When memory encryption is enabled, one of the physical
address bit (aka the C-bit) is utilized to mark if a
memory page is protected. The cbitpos is used to provide
the C-bit position. The C-bit position is Host family
dependent hence user must provide this value. On EPYC,
the value should be 47.
When memory encryption is enabled, we loose certain bits
in physical address space. The reduced-phys-bits is used
to provide the number of bits we loose in physical
address space. Similar to C-bit, the value is Host
family dependent. On EPYC, the value should be 5.
The sev-device provides the device file to use for
communicating with the SEV firmware running inside AMD
Secure Processor. The default device is '/dev/sev'. If
hardware supports memory encryption then /dev/sev devices
are created by CCP driver.
The policy provides the guest policy to be enforced by
the SEV firmware and restrict what configuration and
operational commands can be performed on this guest by
the hypervisor. The policy should be provided by the
guest owner and is bound to the guest and cannot be
changed throughout the lifetime of the guest. The default
is 0.
If guest policy allows sharing the key with another SEV
guest then handle can be use to provide handle of the
guest from which to share the key.
The dh-cert-file and session-file provides the guest
owner's Public Diffie-Hillman key defined in SEV spec.
The PDH and session parameters are used for establishing
a cryptographic session with the guest owner to negotiate
keys used for attestation. The file must be encoded in
base64.
The kernel-hashes adds the hashes of given kernel/initrd/
cmdline to a designated guest firmware page for measured
Linux boot with -kernel. The default is off. (Since 6.2)
e.g to launch a SEV guest
# qemu-system-x86_64 \
...... \
-object sev-guest,id=sev0,cbitpos=47,reduced-phys-bits=5 \
-machine ...,memory-encryption=sev0 \
.....
-object authz-simple,id=id,identity=string
Create an authorization object that will control access
to network services.
The identity parameter is identifies the user and its
format depends on the network service that authorization
object is associated with. For authorizing based on TLS
x509 certificates, the identity must be the x509
distinguished name. Note that care must be taken to
escape any commas in the distinguished name.
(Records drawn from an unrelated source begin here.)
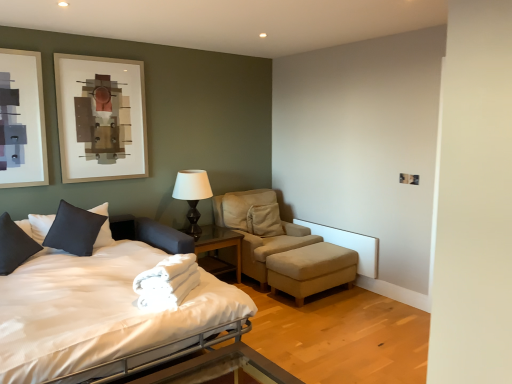 Question: Is the surface of glass/metal nightstand at center in direct contact with metallic silver bed frame at lower center?

Choices:
 (A) no
 (B) yes

Answer: (A)

Question: Is glass/metal nightstand at center to the right of metallic silver bed frame at lower center from the viewer's perspective?

Choices:
 (A) yes
 (B) no

Answer: (B)

Question: From a real-world perspective, does glass/metal nightstand at center sit lower than metallic silver bed frame at lower center?

Choices:
 (A) yes
 (B) no

Answer: (A)

Question: Considering the relative sizes of glass/metal nightstand at center and metallic silver bed frame at lower center in the image provided, is glass/metal nightstand at center smaller than metallic silver bed frame at lower center?

Choices:
 (A) yes
 (B) no

Answer: (B)

Question: Is glass/metal nightstand at center positioned before metallic silver bed frame at lower center?

Choices:
 (A) yes
 (B) no

Answer: (B)

Question: Is matte black table lamp at center inside or outside of metallic silver bed frame at lower center?

Choices:
 (A) inside
 (B) outside

Answer: (B)

Question: Does point (185, 178) appear closer or farther from the camera than point (144, 380)?

Choices:
 (A) farther
 (B) closer

Answer: (A)

Question: In terms of height, does matte black table lamp at center look taller or shorter compared to metallic silver bed frame at lower center?

Choices:
 (A) short
 (B) tall

Answer: (B)

Question: Considering the positions of matte black table lamp at center and metallic silver bed frame at lower center in the image, is matte black table lamp at center bigger or smaller than metallic silver bed frame at lower center?

Choices:
 (A) small
 (B) big

Answer: (A)

Question: Considering their positions, is beige fabric ottoman at lower right located in front of or behind dark gray fabric pillow at left, the 2th pillow in the left-to-right sequence?

Choices:
 (A) front
 (B) behind

Answer: (B)

Question: From a real-world perspective, is beige fabric ottoman at lower right positioned above or below dark gray fabric pillow at left, which is counted as the 1th pillow, starting from the right?

Choices:
 (A) below
 (B) above

Answer: (A)

Question: From the image's perspective, relative to dark gray fabric pillow at left, the 2th pillow in the left-to-right sequence, is beige fabric ottoman at lower right above or below?

Choices:
 (A) above
 (B) below

Answer: (B)

Question: Based on their sizes in the image, would you say beige fabric ottoman at lower right is bigger or smaller than dark gray fabric pillow at left, which is counted as the 1th pillow, starting from the right?

Choices:
 (A) big
 (B) small

Answer: (A)

Question: From their relative heights in the image, would you say metallic silver bed frame at lower center is taller or shorter than beige fabric ottoman at lower right?

Choices:
 (A) tall
 (B) short

Answer: (B)

Question: Does point (238, 357) appear closer or farther from the camera than point (316, 266)?

Choices:
 (A) farther
 (B) closer

Answer: (B) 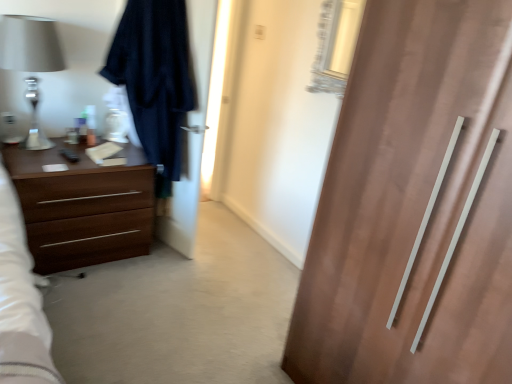 This screenshot has width=512, height=384. I want to click on vacant area on top of matte silver lamp at left (from a real-world perspective), so click(24, 18). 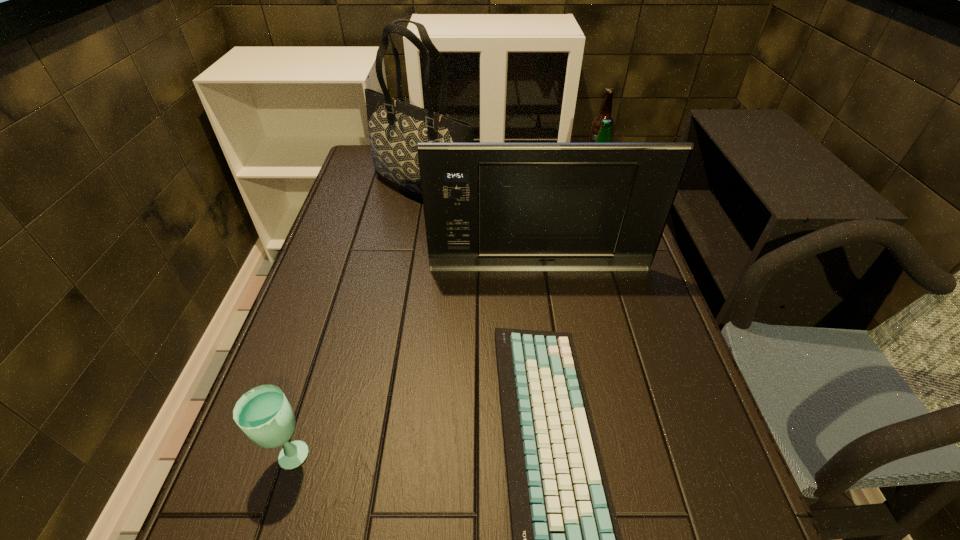 This screenshot has height=540, width=960. Find the location of `the tallest object`. the tallest object is located at coordinates (395, 127).

You are a GUI agent. You are given a task and a screenshot of the screen. Output one action in this format:
    pyautogui.click(x=<x>, y=<y>)
    Task: Click on the fourth farthest object
    The height and width of the screenshot is (540, 960).
    Given the screenshot: What is the action you would take?
    pyautogui.click(x=487, y=206)

Locate an element on the screen. The height and width of the screenshot is (540, 960). microwave oven is located at coordinates coord(487,206).

Locate an element on the screen. The width and height of the screenshot is (960, 540). the nearer beer bottle is located at coordinates (604, 136).

At what (x,y) coordinates should I click in order to perform the action: click on the farther beer bottle. Please return your answer as a coordinate pair (x, y). Looking at the image, I should click on tap(605, 111).

Image resolution: width=960 pixels, height=540 pixels. What are the coordinates of `the second shortest object` in the screenshot? It's located at (264, 414).

I want to click on blank area located on the right of the tote bag, so click(x=582, y=189).

This screenshot has height=540, width=960. Find the location of `free space located 0.280m on the front panel of the third nearest object`. free space located 0.280m on the front panel of the third nearest object is located at coordinates (553, 364).

Identify the location of free space located on the label of the nearer beer bottle. (540, 215).

The image size is (960, 540). In order to click on vacant region located 0.130m on the label of the nearer beer bottle in this screenshot , I will do pyautogui.click(x=530, y=215).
An example authorization object to validate a x509
distinguished name would look like:
# qemu-system-x86_64 \
... \
-object 'authz-simple,id=auth0,identity=CN=laptop.example.com,,O=Example Org,,L=London,,ST=London,,C=GB' \
...
Note the use of quotes due to the x509 distinguished name
containing whitespace, and escaping of ','.
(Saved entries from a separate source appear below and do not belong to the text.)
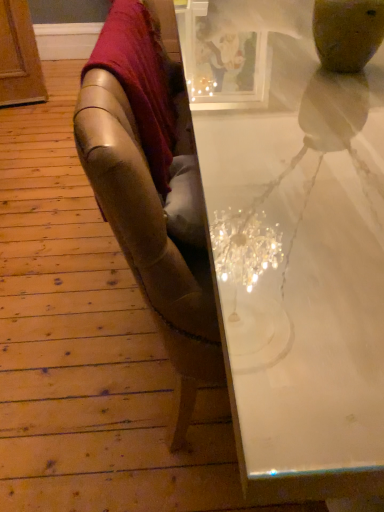 Question: From a real-world perspective, is velvet red blanket at upper left positioned over white glossy table at upper right based on gravity?

Choices:
 (A) yes
 (B) no

Answer: (A)

Question: Does velvet red blanket at upper left have a lesser width compared to white glossy table at upper right?

Choices:
 (A) yes
 (B) no

Answer: (A)

Question: Considering the relative sizes of velvet red blanket at upper left and white glossy table at upper right in the image provided, is velvet red blanket at upper left wider than white glossy table at upper right?

Choices:
 (A) yes
 (B) no

Answer: (B)

Question: Can we say velvet red blanket at upper left lies outside white glossy table at upper right?

Choices:
 (A) yes
 (B) no

Answer: (A)

Question: From the image's perspective, is velvet red blanket at upper left below white glossy table at upper right?

Choices:
 (A) no
 (B) yes

Answer: (A)

Question: Does velvet red blanket at upper left come behind white glossy table at upper right?

Choices:
 (A) no
 (B) yes

Answer: (B)

Question: From the image's perspective, does white glossy table at upper right appear higher than velvet red blanket at upper left?

Choices:
 (A) yes
 (B) no

Answer: (B)

Question: Would you say white glossy table at upper right contains velvet red blanket at upper left?

Choices:
 (A) yes
 (B) no

Answer: (B)

Question: Considering the relative positions of white glossy table at upper right and velvet red blanket at upper left in the image provided, is white glossy table at upper right to the left of velvet red blanket at upper left from the viewer's perspective?

Choices:
 (A) yes
 (B) no

Answer: (B)

Question: Is white glossy table at upper right bigger than velvet red blanket at upper left?

Choices:
 (A) no
 (B) yes

Answer: (B)

Question: Is white glossy table at upper right oriented away from velvet red blanket at upper left?

Choices:
 (A) yes
 (B) no

Answer: (B)

Question: Is the position of white glossy table at upper right less distant than that of velvet red blanket at upper left?

Choices:
 (A) no
 (B) yes

Answer: (B)

Question: From the image's perspective, is white glossy table at upper right above or below velvet red blanket at upper left?

Choices:
 (A) above
 (B) below

Answer: (B) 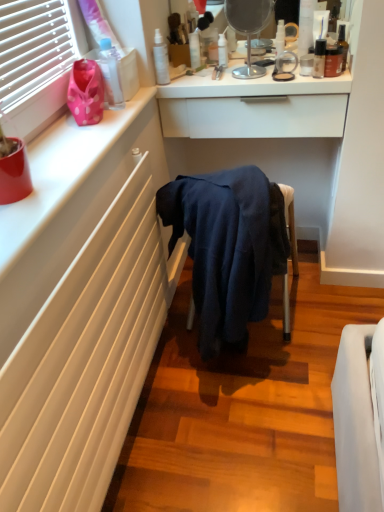 Find the location of `vacant space that is in between satin white spray bottle at upper center, the 2th toiletry from the left, and shiny brown bottle at upper right, the first toiletry positioned from the right`. vacant space that is in between satin white spray bottle at upper center, the 2th toiletry from the left, and shiny brown bottle at upper right, the first toiletry positioned from the right is located at coordinates (222, 79). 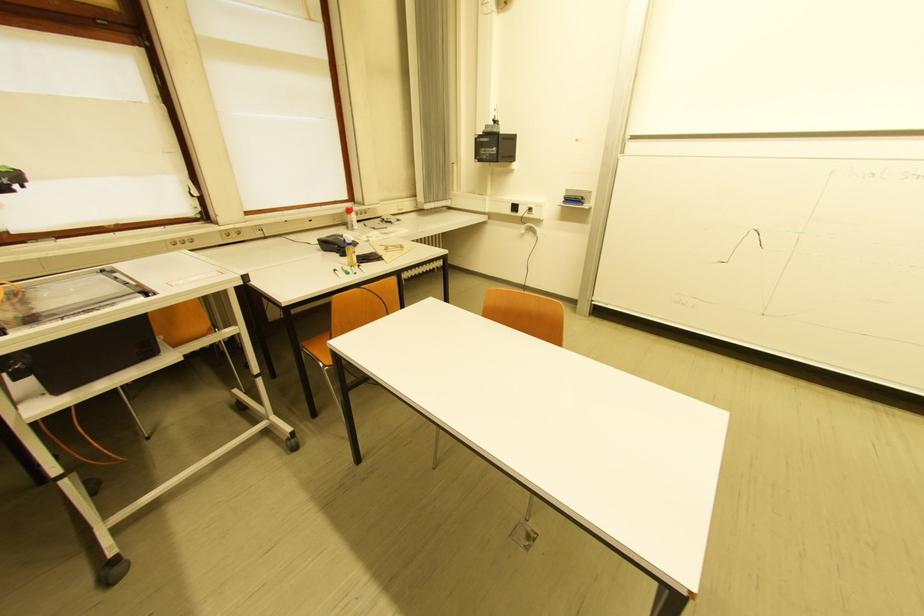 Where would you lift the whiteboard eraser? Please return your answer as a coordinate pair (x, y).

(576, 198) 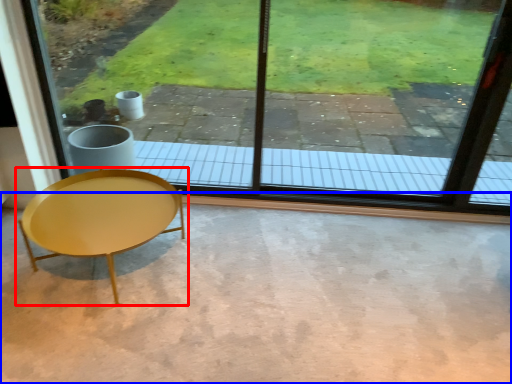 Question: Which point is closer to the camera, coffee table (highlighted by a red box) or concrete (highlighted by a blue box)?

Choices:
 (A) coffee table
 (B) concrete

Answer: (B) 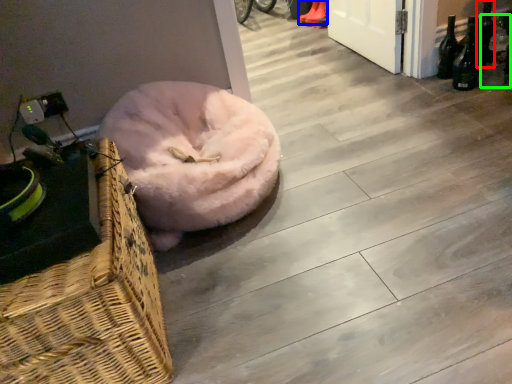 Question: Which object is the closest to the bottle (highlighted by a red box)? Choose among these: footwear (highlighted by a blue box) or bottle (highlighted by a green box).

Choices:
 (A) footwear
 (B) bottle

Answer: (B)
-object authz-listfile,id=id,filename=path,refresh=on|off
Create an authorization object that will control access
to network services.
The filename parameter is the fully qualified path to a
file containing the access control list rules in JSON
format.
An example set of rules that match against SASL usernames
might look like:
{
"rules": [
{ "match": "fred", "policy": "allow", "format": "exact" },
{ "match": "bob", "policy": "allow", "format": "exact" },
{ "match": "danb", "policy": "deny", "format": "glob" },
{ "match": "dan*", "policy": "allow", "format": "exact" },
],
"policy": "deny"
}
When checking access the object will iterate over all the
rules and the first rule to match will have its policy
value returned as the result. If no rules match, then the
default policy value is returned.
The rules can either be an exact string match, or they
can use the simple UNIX glob pattern matching to allow
wildcards to be used.
If refresh is set to true the file will be monitored and
automatically reloaded whenever its content changes.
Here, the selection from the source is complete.